Some observers have noted that The Shape of Water spoke to the older Academy members who appreciated the period-movie setting. One voter explained that he saw it as a "love letter to Hollywood and movies” while a second expanded, saying “It’s a movie-lover’s movie.” It was seen as a movie that wears its old-school cinematic influences on its sleeve while being brave enough to explore new horizons with both lead characters being mute. In the end, The Shape of Water won because the Academy liked it the best - it offered an escape into a romantic fantasy.

It's also worth noting that The Shape of Water won for Original Score. Alexander Desplat composed his score to give voice to the film’s two mute characters (the amphibious creature and the cleaning woman, whose theme was whistled by Desplat himself).
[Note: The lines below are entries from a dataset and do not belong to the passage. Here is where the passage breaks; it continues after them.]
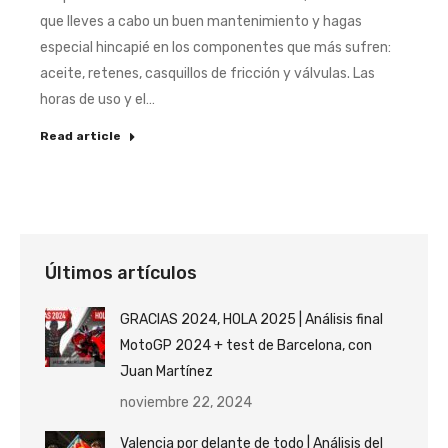
que lleves a cabo un buen mantenimiento y hagas
especial hincapié en los componentes que más sufren:
aceite, retenes, casquillos de fricción y válvulas. Las
horas de uso y el…
Read article
Últimos artículos
GRACIAS 2024, HOLA 2025 | Análisis final
MotoGP 2024 + test de Barcelona, con
Juan Martínez
noviembre 22, 2024
Valencia por delante de todo | Análisis del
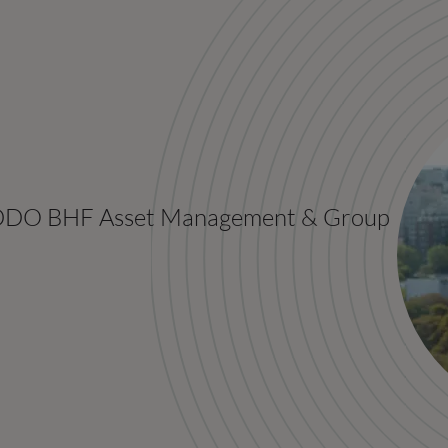
 ODDO BHF Asset Management & Group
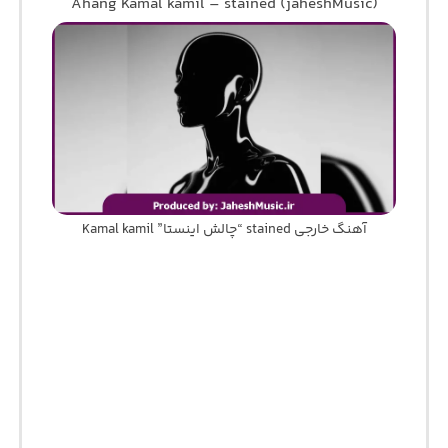
Ahang Kamal kamil – stained (jaheshMusic)
آهنگ خارجی stained “چالش اینستا” Kamal kamil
The "voice" took the form of a South American bandoneon style accordion, which was included to suggest the creature’s geographical home.
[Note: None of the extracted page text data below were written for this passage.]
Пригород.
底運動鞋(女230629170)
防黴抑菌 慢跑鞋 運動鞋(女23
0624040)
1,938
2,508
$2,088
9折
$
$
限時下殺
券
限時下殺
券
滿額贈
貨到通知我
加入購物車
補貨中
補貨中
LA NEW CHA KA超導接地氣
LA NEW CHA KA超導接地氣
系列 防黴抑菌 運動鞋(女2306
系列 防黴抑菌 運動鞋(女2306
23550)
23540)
Frances McDormand, Best Actress for Three Billboards Outside Ebbing, Missouri

Frances McDormand's award as Best Actress wasn't a great surprise but it did give pause to observers who questioned how the Three Billboards Outside Ebbing, Missouri could work, given the movie's unsettling subject matter.

McDormand succeeded in bringing director Martin McDonagh's vision to life as she portrayed a grieving mother who was prepared to take on her town's citizens, her friends and powerful authorities in her pursuit of justice for her murdered daughter.

The film focuses on Mildred Hayes who rents three local billboards in an attempt to draw attention to the lackluster police investigation into the murder. The comedy is interspersed between unthinkably painful, banal and idiotic happenings and McDormand makes it come together in this scorching, tragicomedy.

Through her acting McDormand keeps the film from getting stuck in the hold of a morality play and brings it into the realm of an unblinking depiction of white, working-class America without simplifying or sanitizing reality or presenting events as simple right or wrong. Her portrayal hovers between nuance and complexity as she interacts with characters whose humanity extends beyond their bad behavior.

It's rumored that McDormand based her character on John Wayne, combining a fierce pursuit of justice with a certain silliness and playfulness as she demonstrates how to temper devastation with hope.

Gary Oldman, Best Actor for Darkest Hour

It's hard to imagine the dark terror that England faced in 1940 as it was targeted by Germany's Blitzrkieg. The German army had already overrun much of Europe and seemed invincible. America was not yet supporting Great Britain, Russia was crumbling and the Germans had made their intention of conquering all of Europe clear.

Gary Oldman was chosen to portray one of the 20th century's greatest statesmen, Winston Churchill, who led England through the dark days of World War II after the country lost faith in apologist Neville Chamberlain. Oldman is not acting in a historical drama as much as he demonstrates how England, under his leadership, moved through the early days of WWII through the political intrigues of the British parliament, royalty and diplomatic relations with the United States.

The movie covers the period of May to June 1940, the first few weeks of Churchill’s premiership when powerful voices in the upper echelons of the British government were clamoring for negotiation with Germany. Darkest Hour is Churchill versus his cabinet as events move briskly and decisions can mean the life or death of thousands. Oldman successfully shows how Churchill’s alienation from many of his peers was juxtaposed with a camaraderie with his countrymen through the dark early days of the war and the crucial decisions involved in evacuating Dunkirk.

Oldman disappears into his role completely, giving the audience the full Churchill... at turns affectionate, full of self-doubt, witty, merry and drunkenly rebarbative. Most Oscar observers were not surprised to see Oldman walk away with the Best Actor Award.